**SOURCE RECORDS**
▼

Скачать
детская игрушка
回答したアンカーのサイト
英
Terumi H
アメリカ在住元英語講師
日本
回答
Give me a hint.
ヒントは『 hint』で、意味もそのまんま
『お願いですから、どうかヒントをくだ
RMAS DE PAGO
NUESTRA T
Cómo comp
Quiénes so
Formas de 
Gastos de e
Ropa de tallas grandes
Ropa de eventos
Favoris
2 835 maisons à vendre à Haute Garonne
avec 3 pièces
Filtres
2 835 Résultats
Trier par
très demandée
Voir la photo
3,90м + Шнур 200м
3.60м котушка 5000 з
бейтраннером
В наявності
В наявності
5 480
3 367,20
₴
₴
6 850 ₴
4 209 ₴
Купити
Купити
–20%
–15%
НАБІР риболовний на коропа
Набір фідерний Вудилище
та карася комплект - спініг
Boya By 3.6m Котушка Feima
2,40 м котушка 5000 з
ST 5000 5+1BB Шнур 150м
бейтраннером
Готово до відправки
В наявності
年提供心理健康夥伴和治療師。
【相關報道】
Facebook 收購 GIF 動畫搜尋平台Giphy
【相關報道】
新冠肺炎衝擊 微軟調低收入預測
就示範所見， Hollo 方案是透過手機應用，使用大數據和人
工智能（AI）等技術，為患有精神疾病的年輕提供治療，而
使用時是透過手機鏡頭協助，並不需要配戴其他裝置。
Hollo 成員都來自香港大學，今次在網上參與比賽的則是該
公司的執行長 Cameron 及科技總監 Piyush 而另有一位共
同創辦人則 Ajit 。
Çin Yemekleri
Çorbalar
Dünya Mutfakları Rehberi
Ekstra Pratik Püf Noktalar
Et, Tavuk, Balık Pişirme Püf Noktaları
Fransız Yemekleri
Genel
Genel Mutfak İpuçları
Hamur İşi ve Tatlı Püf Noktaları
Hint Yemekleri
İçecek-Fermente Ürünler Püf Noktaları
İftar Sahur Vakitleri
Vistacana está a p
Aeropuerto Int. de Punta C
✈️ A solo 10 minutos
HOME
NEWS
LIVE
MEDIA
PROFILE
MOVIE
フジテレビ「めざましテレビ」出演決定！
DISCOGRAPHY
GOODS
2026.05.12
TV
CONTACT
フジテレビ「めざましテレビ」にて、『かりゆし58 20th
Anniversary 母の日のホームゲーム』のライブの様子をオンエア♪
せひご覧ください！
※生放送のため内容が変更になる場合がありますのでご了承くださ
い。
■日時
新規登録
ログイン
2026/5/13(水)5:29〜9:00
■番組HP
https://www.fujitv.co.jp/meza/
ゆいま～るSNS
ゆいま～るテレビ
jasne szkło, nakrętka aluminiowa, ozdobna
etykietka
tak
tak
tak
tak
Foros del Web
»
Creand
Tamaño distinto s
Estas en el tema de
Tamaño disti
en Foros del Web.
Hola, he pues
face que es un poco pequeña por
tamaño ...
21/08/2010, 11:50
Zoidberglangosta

▲

**TASK DESCRIPTION**
Print all the data exactly as shown above.

**ANSWER FOR THE TASK**
Скачать
детская игрушка
回答したアンカーのサイト
英
Terumi H
アメリカ在住元英語講師
日本
回答
Give me a hint.
ヒントは『 hint』で、意味もそのまんま
『お願いですから、どうかヒントをくだ
RMAS DE PAGO
NUESTRA T
Cómo comp
Quiénes so
Formas de 
Gastos de e
Ropa de tallas grandes
Ropa de eventos
Favoris
2 835 maisons à vendre à Haute Garonne
avec 3 pièces
Filtres
2 835 Résultats
Trier par
très demandée
Voir la photo
3,90м + Шнур 200м
3.60м котушка 5000 з
бейтраннером
В наявності
В наявності
5 480
3 367,20
₴
₴
6 850 ₴
4 209 ₴
Купити
Купити
–20%
–15%
НАБІР риболовний на коропа
Набір фідерний Вудилище
та карася комплект - спініг
Boya By 3.6m Котушка Feima
2,40 м котушка 5000 з
ST 5000 5+1BB Шнур 150м
бейтраннером
Готово до відправки
В наявності
年提供心理健康夥伴和治療師。
【相關報道】
Facebook 收購 GIF 動畫搜尋平台Giphy
【相關報道】
新冠肺炎衝擊 微軟調低收入預測
就示範所見， Hollo 方案是透過手機應用，使用大數據和人
工智能（AI）等技術，為患有精神疾病的年輕提供治療，而
使用時是透過手機鏡頭協助，並不需要配戴其他裝置。
Hollo 成員都來自香港大學，今次在網上參與比賽的則是該
公司的執行長 Cameron 及科技總監 Piyush 而另有一位共
同創辦人則 Ajit 。
Çin Yemekleri
Çorbalar
Dünya Mutfakları Rehberi
Ekstra Pratik Püf Noktalar
Et, Tavuk, Balık Pişirme Püf Noktaları
Fransız Yemekleri
Genel
Genel Mutfak İpuçları
Hamur İşi ve Tatlı Püf Noktaları
Hint Yemekleri
İçecek-Fermente Ürünler Püf Noktaları
İftar Sahur Vakitleri
Vistacana está a p
Aeropuerto Int. de Punta C
✈️ A solo 10 minutos
HOME
NEWS
LIVE
MEDIA
PROFILE
MOVIE
フジテレビ「めざましテレビ」出演決定！
DISCOGRAPHY
GOODS
2026.05.12
TV
CONTACT
フジテレビ「めざましテレビ」にて、『かりゆし58 20th
Anniversary 母の日のホームゲーム』のライブの様子をオンエア♪
せひご覧ください！
※生放送のため内容が変更になる場合がありますのでご了承くださ
い。
■日時
新規登録
ログイン
2026/5/13(水)5:29〜9:00
■番組HP
https://www.fujitv.co.jp/meza/
ゆいま～るSNS
ゆいま～るテレビ
jasne szkło, nakrętka aluminiowa, ozdobna
etykietka
tak
tak
tak
tak
Foros del Web
»
Creand
Tamaño distinto s
Estas en el tema de
Tamaño disti
en Foros del Web.
Hola, he pues
face que es un poco pequeña por
tamaño ...
21/08/2010, 11:50
Zoidberglangosta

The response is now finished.